Thus, the locally controlled electrical signal in a part of the active layer 102 may be defined by a first electrical signal provided to the electrode 106 in the first electrode layer 104 associated with the part of the active layer 102 and by a second electrical signal provided to the second electrode layer 110, either to a shared electrode or to a unique electrode associated with the part of the active layer 102.

The first and second electrical signals may for instance be a voltage signal or a current signal. The first and second electrical signals may have different levels for defining an electrical signal in the active layer 102. For instance, the first and second electrical signals may have different polarity, but it should be realized that the first and second electrical signals may have the same polarity but different levels. The first and second electrical signals may locally control the electrical signal in the active layer 102. The electrical signal in the active layer 102 may for instance be an electric field in the active layer 102 or charge carriers injected into the active layer 102.

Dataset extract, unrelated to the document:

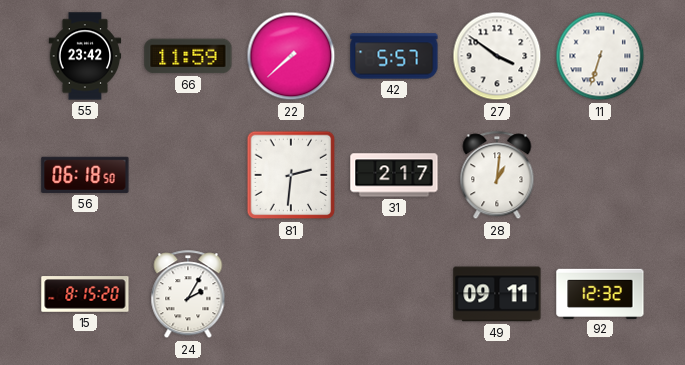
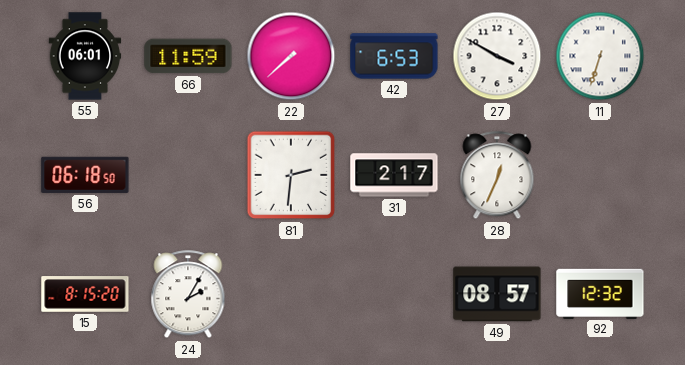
55: 23:42 -> 06:01
42: 5:57 -> 6:53
27: 3:51 -> 3:50
28: 1:01 -> 12:34
49: 09:11 -> 08:57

The electrical signal in the active layer 102 may be defined between electrodes arranged on opposite sides of the active layer 102. This implies that the electrical signal may be defined through the entire thickness of the active layer 102 and that the electrical signal is uniformly provided in a cross-section of the active layer 102.

The local control of the electrical signal in the active layer 102 provides a local modulation of an imaginary part of a refractive index of the active layer 102. The imaginary part of the refractive index may also be referred to as an optical extinction coefficient and is related to loss of the optical signal in the active layer 102. This implies that an optical gain of the active layer 102 may be locally modulated. For instance, the active layer 102 may be configured to provide a gain (amplification) of the optical signal if a high electric field is provided in the active layer 102, whereas the active layer 102 may provide lower or no gain if no or a small electric field is provided in the active layer 102.

In embodiments, the local control of the electrical signal in the active layer 102 may be used for providing an optical gain coefficient of 250 cm⁻¹, which corresponds to an optical extinction coefficient of −1.2.10⁻³.

The electrical signals provided to the electrodes 106 in the first electrode layer 104 may be controlled for controlling the local modulation of the optical signal in the active layer 102. Each electrode 106 may receive an individually controlled electrical signal. However, it should be realized that some electrodes may be connected to receive the same electrical signals.

The local control of modulation of the optical signal may be used for controlling modulation of the optical signal by the device 100. The device 100 may be configured to receive an incident light signal through a surface along the extension of the active layer 102 for triggering generation of the optical signal in the active layer 102. The local modulation of the optical signal in the active layer 102 may provide spatially distributed modulation of the optical signal, such that different parts of the optical signal are provided with different modulations. This may be used for instance to control a shape of a wavefront of an optical signal. The optical signal output by the device 100 may be provided at an opposite surface to the surface through which the incident light is provided or may be output through the same surface.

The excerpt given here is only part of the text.